Objective: We present a proof-of-concept digital scribe system as an Emergency Department (ED) consultation call-based clinical conversation summarization pipeline to support clinical documentation, and report its performance.
Materials and Methods: We use four pre-trained large language models to establish the digital scribe system: T5-small, T5-base, PEGASUS-PubMed, and BART-Large-CNN via zero-shot and fine-tuning approaches. Our dataset includes 100 referral conversations among ED clinicians and medical records. We report the ROUGE-1, ROUGE-2, and ROUGE-L to compare model performance. In addition, we annotated transcriptions to assess the quality of generated summaries.

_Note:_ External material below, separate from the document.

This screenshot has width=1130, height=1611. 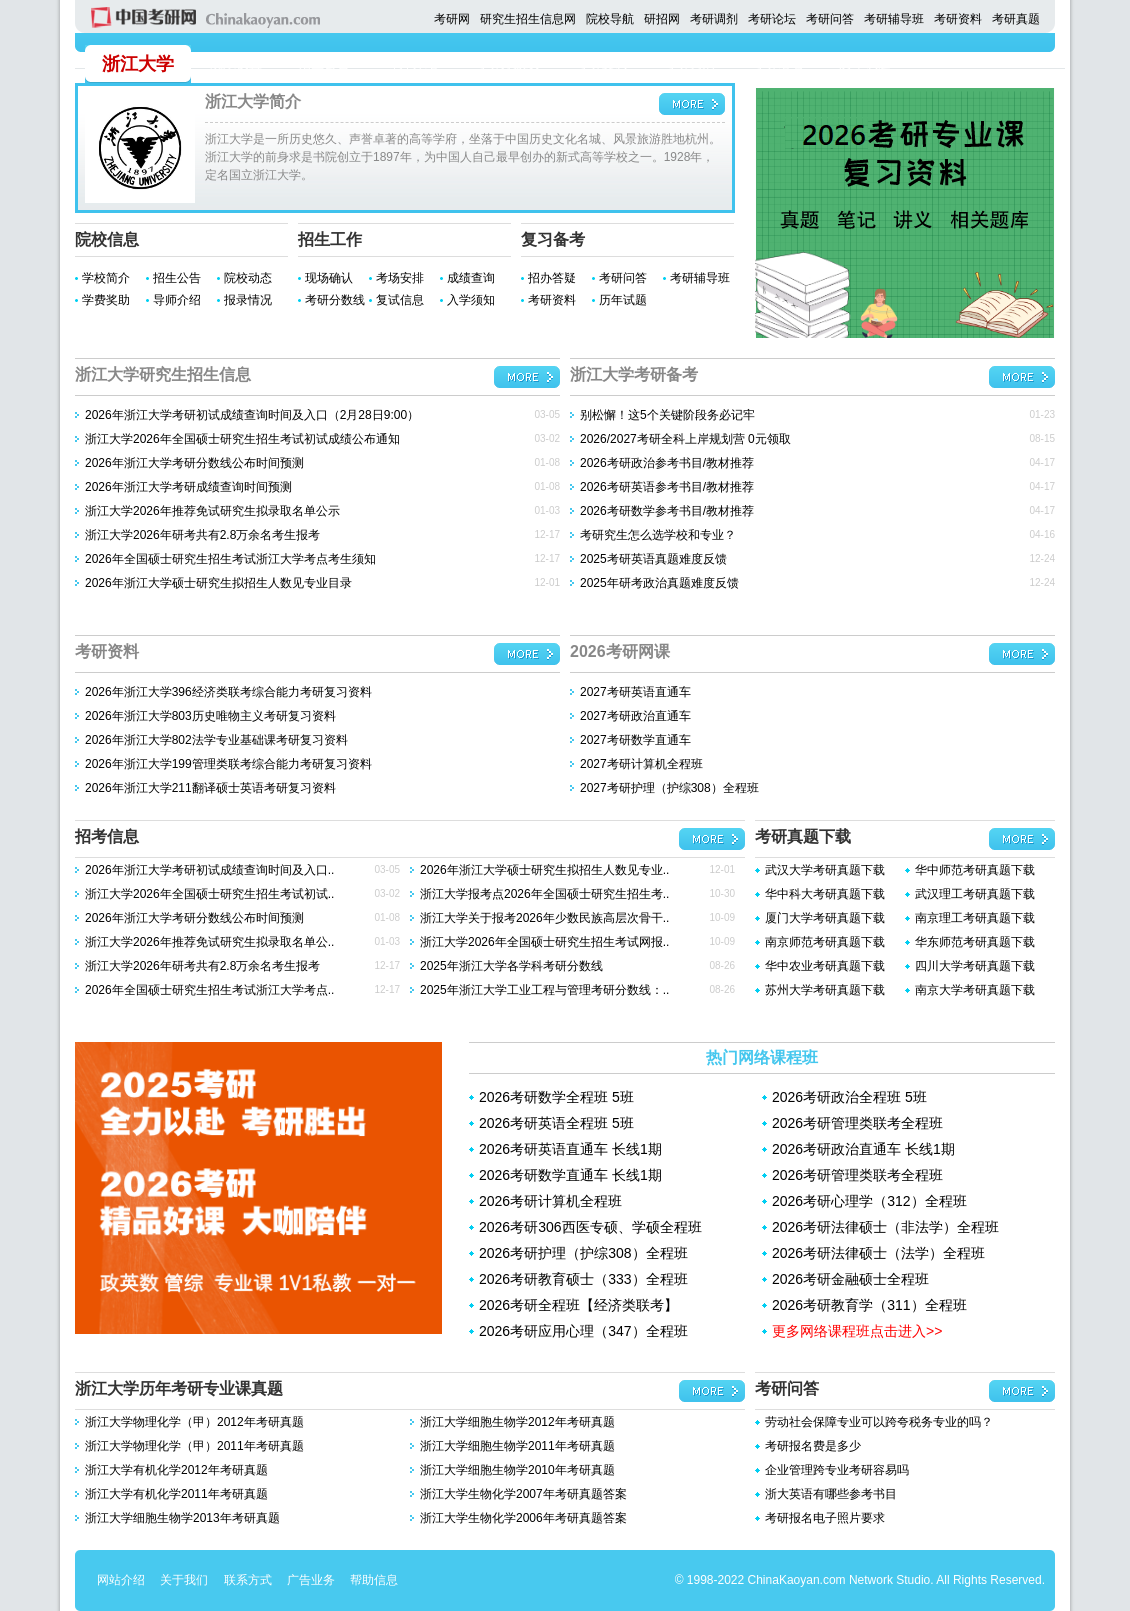 I want to click on 研究生招生信息网, so click(x=528, y=19).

Results: The fine-tuned BART-Large-CNN model demonstrates greater performance in summarization tasks with the highest ROUGE scores (F1ROUGE-1=0.49, F1ROUGE-2=0.23, F1ROUGE-L=0.35) scores. In contrast, PEGASUS-PubMed lags notably (F1ROUGE-1=0.28, F1ROUGE-2=0.11, F1ROUGE-L=0.22). BART-Large-CNN's performance decreases by more than 50% with the zero-shot approach. Annotations show that BART-Large-CNN performs 71.4% recall in identifying key information and a 67.7% accuracy rate.

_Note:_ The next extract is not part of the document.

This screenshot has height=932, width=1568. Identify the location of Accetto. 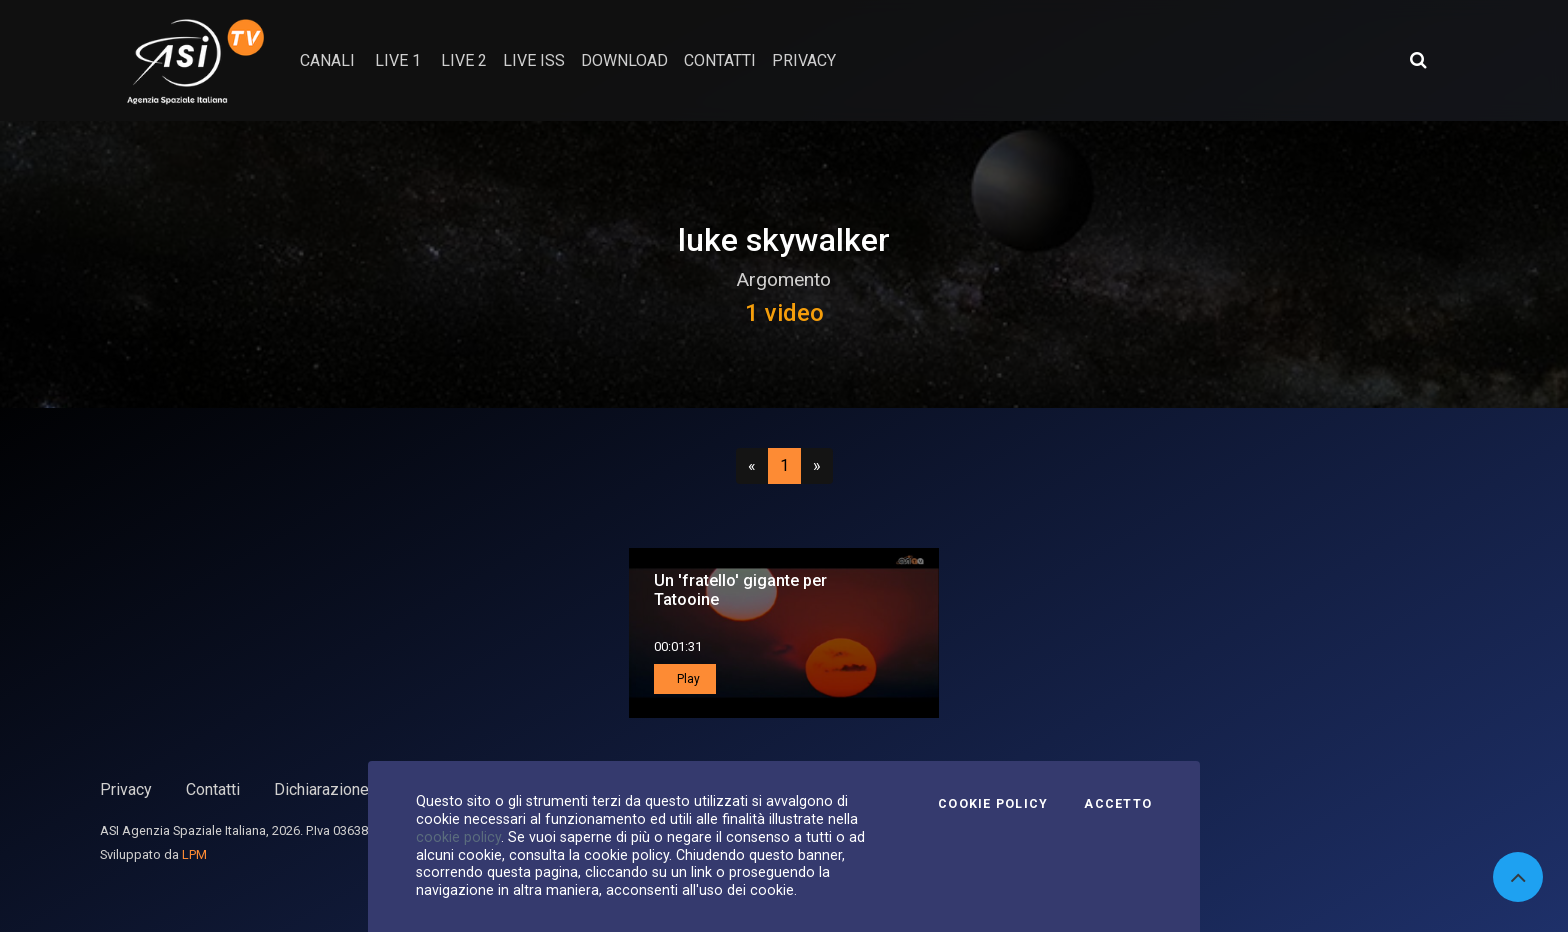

Discussion: The BART-Large-CNN model demonstrates a high level of understanding of clinical dialogue structure, indicated by its performance with and without fine-tuning. Despite some instances of high recall, there is variability in the model's performance, particularly in achieving consistent correctness, suggesting room for refinement. The model's recall ability varies across different information categories.
Conclusion: The study provides evidence towards the potential of AI-assisted tools in assisting clinical documentation. Future work is suggested on expanding the research scope with additional language models and hybrid approaches, and comparative analysis to measure documentation burden and human factors.